From U.S. Pacific Fleet Public Affairs

This week, we talked with Commander, U.S. Pacific Fleet, Adm. Scott Swift and Fleet Master Chief Suz Whitman to discuss suicide prevention, the need to create a resilient workforce and eliminate barriers that prevent Sailors from seeking help.

“September is Suicide Prevention Month, but suicide prevention is a year-round mission, one in which all of us as shipmates have a role to play to eliminate suicide from our ranks and eliminate the barriers that prevent Sailors from seeking help.”
– Adm. Scott Swift
Commander, U.S. Pacific Fleet

Adm. Swift:

Pacific Fleet Sailors and civilian Sailors, the first principle of my commander’s intent is for us to preserve a resilient workforce. A key to that is rejecting behaviors that place individuals at risk.

September is Suicide Prevention Month, but suicide prevention is a year-round mission, one in which all of us as shipmates have a role to play to eliminate suicide from our ranks and eliminate the barriers that prevent Sailors from seeking help.
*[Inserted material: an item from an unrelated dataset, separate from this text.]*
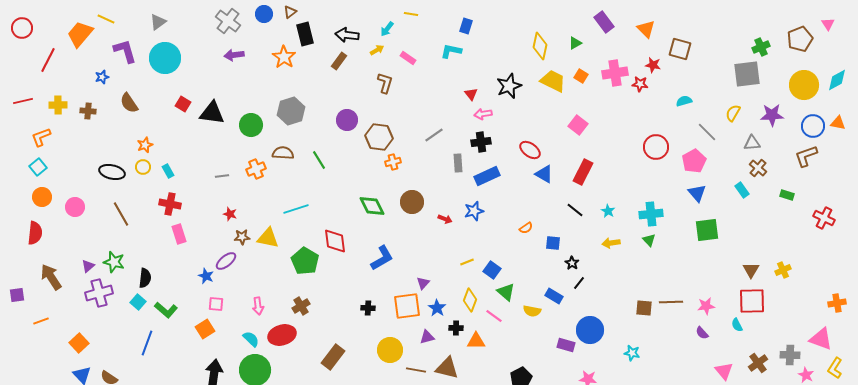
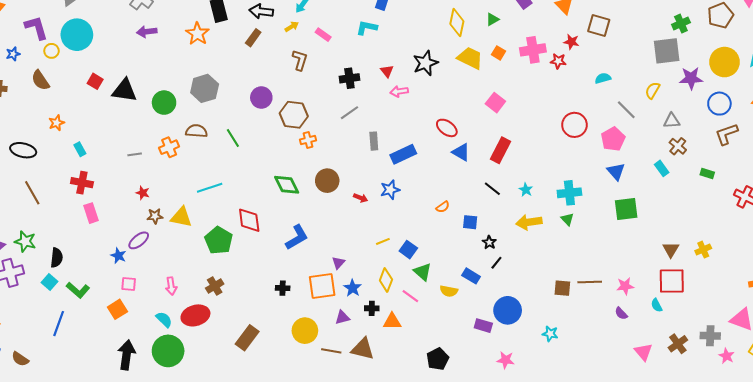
purple star: (772, 115) -> (691, 78), moved
blue circle: (813, 126) -> (719, 104), moved
black cross: (481, 142) -> (349, 78), moved
yellow circle: (143, 167) -> (52, 51), moved
yellow arrow: (611, 243) -> (529, 222), size x1.4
Suicide risk reduction is tied to our general resilience efforts, such as maintaining healthy relationships, ensuring Sailors have a sense of belonging, cultivating healthy personal and professional goals, developing coping skills to more effectively manage stress, and timely intervention for persons at risk.

Examination of previous suicides has taught us that common risk factors such as relationship problems, career disruptions like legal problems or professional setbacks, and periods of transitions can all be contributors to someone making a destructive choice. In many cases, these leading indicators, or portions of them, were known by shipmates, but we were not able to connect the dots before a crisis occurred.

Toughness – the ability to resist being overcome by stress – and resilience – the ability to recover from struggles or setbacks – are part of our Navy heritage. They are essential to our mental, emotional and spiritual fitness. And just as with physical fitness, the key to being in optimal condition is through practice and preventive efforts.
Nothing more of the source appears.